Manifestatie 'Alle kernwapens de wereld uit, te beginnen uit Volkel', zondag 1 oktober 2000
Column van Karel Glastra van Loon
“Ik moest er daarnet opeens aan denken dat ik begin jaren 80 met een button opliep waarop stond; “stel je voor er komt oorlog en niemand gaat er naar toe”.

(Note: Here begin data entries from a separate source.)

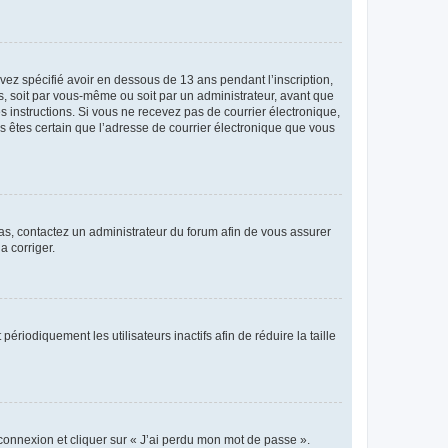
avez spécifié avoir en dessous de 13 ans pendant l’inscription,
s, soit par vous-même ou soit par un administrateur, avant que
es instructions. Si vous ne recevez pas de courrier électronique,
us êtes certain que l’adresse de courrier électronique que vous
 cas, contactez un administrateur du forum afin de vous assurer
a corriger.
iodiquement les utilisateurs inactifs afin de réduire la taille
 connexion et cliquer sur « J’ai perdu mon mot de passe ».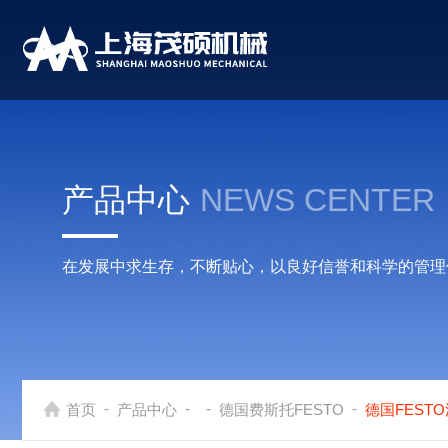
产品中心
NEWS CENTER
在发展中求生存，不断贴心，以良好信誉和科学的管理
-
-
-
-
首页
产品中心
德国费斯托FESTO
德国FEST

De laatste jaren dacht ik vaak: stel je voor er komt oorlog en niemand die het nog een fuck intersesseert. Volgens mij is dat het ergste wat onze samenleving bedreigt; onverschilligheid”.
Daar gaat de kollum over:
In Armenië zag ik een meisje op een bed. Heel soms denk ik nog aan haar. Ze was een jaar of acht, maar had de ogen van een oude vrouw. Heel soms zie ik die ogen weer. Ze hadden foto’s van haar gemaakt. Röntgenfoto's van een kinderlijfje. Een kinderlijfje vol scherven. Had haar broertje maar niet met die granaat gespeeld. Het was oorlog in Armenië, dan gebeuren zulke dingen. Oorlog is tenslotte geen kinderspel. Er is geen wet en geen verdrag dat het gebruik van granaten verbiedt. Granaten zijn geen misdaad tegen de menselijkheid. Soms denk ik daarover na. De spelregels van oorlog zijn niet eenvoudig. Chemische wapens mogen niet, clusterbommen mogen wél. Irak mag geen atoomwapens hebben, en de Fiji-eilanden trouwens ook niet. Maar Amerika weer wél. En Rusland, China, Frankrijk ook - of misschien toch niet. Mag Nederland kernwapens hebben - heeft Nederland kernwapens? Waarom is op eenvoudige vragen vaak zo moeilijk antwoord te geven. Omdat oorlog geen kinderspel is - zeggen ze. In de woestijn van Koeweit heb ik twee lijken zien liggen vlak naast elkaar. Nooit heb ik zo’n weerzinwekkende lucht geroken. Heel soms, heel soms denk ik daar nog wel eens aan. De Golfoorlog was een schone oorlog. Hoe moet een vuile oorlog dan wel ruiken? Er is veel aan oorlog dat onvoorstelbaar is. Hoe het geroken moet hebben in Hiroshima, bijvoorbeeld, toen daar 140.000 mensen de dood vonden. Hoe het moet zijn als vanaf een kleine onbeduidende luchtmachtbasis in een klein en onbeduidend land een vliegtuig opstijgt met aan boord een bom die 8 x sterker is dan die van Hiroshima. Of hoe het is om als meisje van acht te zien hoe je broertje voor je ogen wordt opgeblazen, door een blindganger. Er is veel aan oorlog dat onbegrijpelijk is - en soms denk ik dat dat sommige mensen wel goed uitkomt. Er is ook veel aan oorlog dat ik niet begrijpen wil. Maar 1 ding begrijp ik heel goed: dat de onverschilligen in een oorlog altijd medeplichtig zijn.